Tagebuch eines Abteilungsleiters

Hier verarbeite ich meine Erfahrungen aus der Arbeitswelt (Abteilung Ellenbogengesellschaft) vom ersten Tag an. All die schönen Ereignisse, Intrigen und Problemchen die so anfallen wenn man frisch und unverhofft einen Haufen Untergebene bekommt die selbst gerne Chef wären.

Freitag, Oktober 28, 2005

Phrasendrescher vs. Expertenpower

Etwas, was ich vorher noch nie in meinem Leben gemacht habe - Firmengespräche (oder wie man das auch nennt) durfte ich in letzter Zeit ziemlich oft führen.
Meist ohne Vorbereitung, da mir nur sehr kurzfristig anvertraut wird, das ich als technischer Berater in einem Meeting mit Firma sowieso dabeisitzen werde.

Das Meeting läuft fast immer nach demselben Schema ab: Herr Schlips begrüßt die Gäste und leitet ohne Atem zu holen zu einer oberflächlichen Situationsbeschreibung über, vermischt mit Schmeicheleien und allerlei Phrasen die den Ernst der Lage aber auch die große Opportunity betonen.
Das geht meist solange weiter bis die Gäste glasige Augen haben.

Heute lief es anders.

Die Firma, die ich zum Gespräch geladen hatte, nahm als Hauptwaffe einen Techniker mit, der nicht nur den Eindruck erweckte, jedes Wort des Phrasenmarathons unseres Herrn Schlips' zu verstehen, nein, er fand auch noch die Lücken in denen er selber zu Wort kommen konnte. Er schnappte sich jedes Stück Halbwissen, stopfte die Lücken und laberte unseren Schlips an die Wand.
Unser Mann schaffte zwar gelegentlich noch ein paar Comebacks, aber man merkte, sein Herz war nicht mehr bei der Sache.

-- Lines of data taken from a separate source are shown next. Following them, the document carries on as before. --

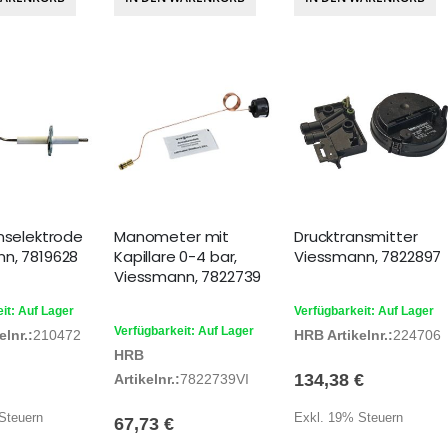
onselektrode
Manometer mit
Drucktransmitter
n, 7819628
Kapillare 0-4 bar,
Viessmann, 7822897
Viessmann, 7822739
it: Auf Lager
Verfügbarkeit: Auf Lager
Verfügbarkeit: Auf Lager
lnr.:
210472
HRB Artikelnr.:
224706
HRB
134,38 €
Artikelnr.:
7822739VI
Steuern
Exkl. 19% Steuern
67,73 €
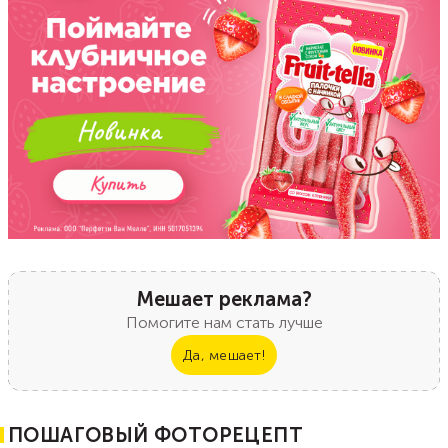
Мешает реклама?
Помогите нам стать лучше
Да, мешает!
ПОШАГОВЫЙ ФОТОРЕЦЕПТ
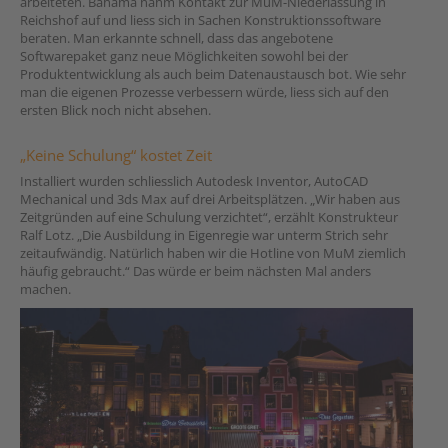
arbeiteten. Bahama nahm Kontakt zur MuM-Niederlassung in
Reichshof auf und liess sich in Sachen Konstruktionssoftware
beraten. Man erkannte schnell, dass das angebotene
Softwarepaket ganz neue Möglichkeiten sowohl bei der
Produktentwicklung als auch beim Datenaustausch bot. Wie sehr
man die eigenen Prozesse verbessern würde, liess sich auf den
ersten Blick noch nicht absehen.
„Keine Schulung“ kostet Zeit
Installiert wurden schliesslich Autodesk Inventor, AutoCAD
Mechanical und 3ds Max auf drei Arbeitsplätzen. „Wir haben aus
Zeitgründen auf eine Schulung verzichtet“, erzählt Konstrukteur
Ralf Lotz. „Die Ausbildung in Eigenregie war unterm Strich sehr
zeitaufwändig. Natürlich haben wir die Hotline von MuM ziemlich
häufig gebraucht.“ Das würde er beim nächsten Mal anders
machen.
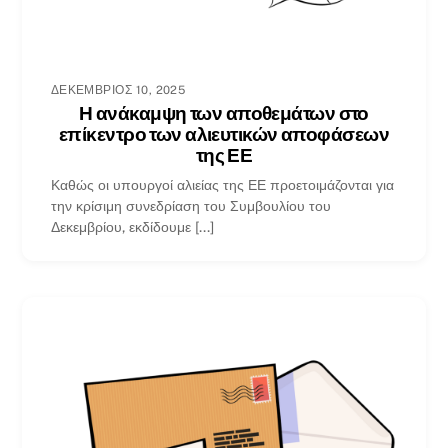
ΔΕΚΈΜΒΡΙΟΣ 10, 2025
Η ανάκαμψη των αποθεμάτων στο
επίκεντρο των αλιευτικών αποφάσεων
της ΕΕ
Καθώς οι υπουργοί αλιείας της ΕΕ προετοιμάζονται για
την κρίσιμη συνεδρίαση του Συμβουλίου του
Δεκεμβρίου, εκδίδουμε [...]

Was für ein Unterschied zu den anderen beiden Firmen, die zu dem gleichen Thema eingeladen wurden.
Firma 1: CDU-Wähler. Erzkonservativ und etabliert. Im Gespräch drehte es sich hauptsächlich um deren Erfahrung und Kontakte und Referenzen. Ok, damals wussten wir auch nicht, was wir fragen sollten, aber ich vermute stark, die wissen was sie tun.
Firma 2: Etwas jünger und null Erfahrung mit Schlips. Schlips betrat den Raum, macht den Mund auf, und nach gerade mal 30 Minuten sind die schon im halb hypnotisiert und nicken bei Fragen nur noch gebannt. Beim Thema Technik wachen sie wieder auf und wollen uns nach kurzer Betrachtung unseres Systems sofort viel und teure Hardware verkaufen.
Firma 3: Hören zu und geben viele und wertvolle Tipps. Der Experte - Koryphus - dominiert das Gespräch und wir können uns gerade noch davor zurückhalten uns vor Ehrfurcht zu verbeugen.
Achja, die empfehlen von sich aus eine günstige Lösung und haben sich damit schon qualifiziert.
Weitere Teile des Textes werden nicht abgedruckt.